Severe food shortages in southern Africa are expected to grow dramatically worse by year's end, unless the world does something soon.
African aid experts say they worry that the continent’s crippling drought may fall behind crises in conflict-ravaged nations like Syria, Yemen, and Iraq, as international aid officials converge this week for the first-ever World Humanitarian Summit in Istanbul.
“The window for responding in a meaningful manner is closing rapidly,” said Shadrack Omol, senior adviser to the United Nations’ children’s emergency fund. “Slow-onset emergencies, such as the one we are dealing with in southern Africa do not get enough attention because they creep up on us.”
The weather pattern that led to the drought — the famously erratic El Nino — has been battering Africa’s east and south since 2015, first drenching parts of the region with severe floods, and then baking it dry with severe drought. The crisis has affected some 32 million people in Southern Africa alone, and experts say they expect new assessments to rise to nearly 50 million people in early June.

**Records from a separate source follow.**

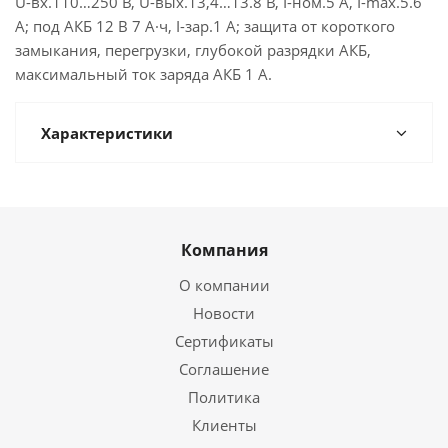
U-вх.110…250 В, U-вых.13,4…13.8 В, I-ном.5 А, I-max.5.6
А; под АКБ 12 В 7 А·ч, I-зар.1 А; защита от короткого
замыкания, перегрузки, глубокой разрядки АКБ,
максимальный ток заряда АКБ 1 А.
Характеристики
Компания
О компании
Новости
Сертификаты
Соглашение
Политика
Клиенты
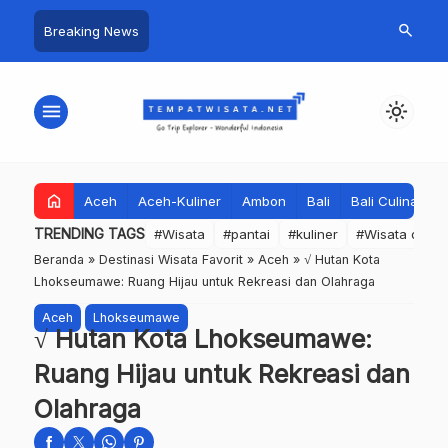
search
Breaking News
menu
light_mode
home
Aceh
Aceh-Kuliner
Ambon
Bali
Bali Culinary
TRENDING TAGS
#Wisata
#pantai
#kuliner
#Wisata dan S
Beranda
»
Destinasi Wisata Favorit
»
Aceh
»
√ Hutan Kota
Lhokseumawe: Ruang Hijau untuk Rekreasi dan Olahraga
Aceh
Lhokseumawe
√ Hutan Kota Lhokseumawe:
Ruang Hijau untuk Rekreasi dan
Olahraga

“Behind each unit, there is a person,” Elhadj As Sy, secretary general of the International Federation of Red Cross and Red Crescent Societies. “There is a mother who is really having this invisible pain to see your children going to bed hungry, or to hear them cry for food because you cannot satisfy those needs.”
Sy said he’ll be pushing hard for attention at the summit.
“Of course it’s about food,” he said. “Of course it’s about water, of course it’s about sanitation — but it’s also about dignity.”
Harvests were poor in April. That food is expected to tide some people over temporarily, but then the situation could take a turn for the worse by July, “reaching its peak between December 2016 and April 2017,” according to the most recent assessment by the U.N. Office for the Coordination of Humanitarian Affairs.
Malawi hit hard
The head of the International Red Cross and Red Crescent Societies visited two nations — Malawi and Zimbabwe — badly affected by drought. here, he found heartbreaking scenes, such as a determined young man digging for water in a dried-out riverbed.
Malawi is an especially sad example of how vulnerable these countries are to shocks. In just three years, the once-promising agricultural economy has gone from being able to export food to “a state of emergency,” declared by President Peter Mutharika in April.
Malawi saw a 12.4 percent decline in maize production this year, leaving at least 2.8 million people in need of food aid for the rest of this year.
“In most cases we don’t take breakfast, and my children go to school on empty stomach,” said Blantyre resident Alice Matabwa. “We only take lunch and a small portion of dinner at night.”
Ellen Mkawa, a single mother of five, said she gave up on her maize field because of the drought. But she’s struggling to sell maize at the market.
“The aim is find money so that I can buy some food to feed my family,” she said. “But the only problem now is that I don’t have enough capital.”
Even South Africa, the region’s richest and most advanced nation, has suffered.
Andrew Odero, a regional food security analyst for the WFP, said that the nation will now have to import “substantial amounts” of maize for the first time. He said he also expects prices to rise to the unprecedented level of $250 per ton (4,000 rand).
“Looking at the wider macroeconomic context, we also see that in general inflation rates are high, market prices have more than doubled in particular countries,” he said. “I’m quite worried about Malawi, Mozambique, Zimbabwe.”
Four of ten children in Southern Africa were already stunted before this crisis hit, according to U.N. figures.
Odero said what little safety net people had is unraveling.
“From where I sit, I am pretty worried because there has been a lot of disruptions in the season as a result of El Nino, coming on the back of a poor harvest from the previous season,” he said. “So there’s a carryover of production shortfalls from the previous seasons.”
By next March, nearly half of Zimbabwe’s rural population — up to 4.5 million people — will need food aid, according to the U.N. Development Program.
Eddie Rowe, the World Food Program’s country director in Zimbabwe, said the nation’s skewed economy means that it is especially hard hit.
“There are four major livelihood opportunities, and three are agricultural — the fourth is remittances,” he said. “If three of the four major livelihood opportunities are affected by this drought, then what this means is the likelihood of a recovery between now and the next harvest are very, very minimal.”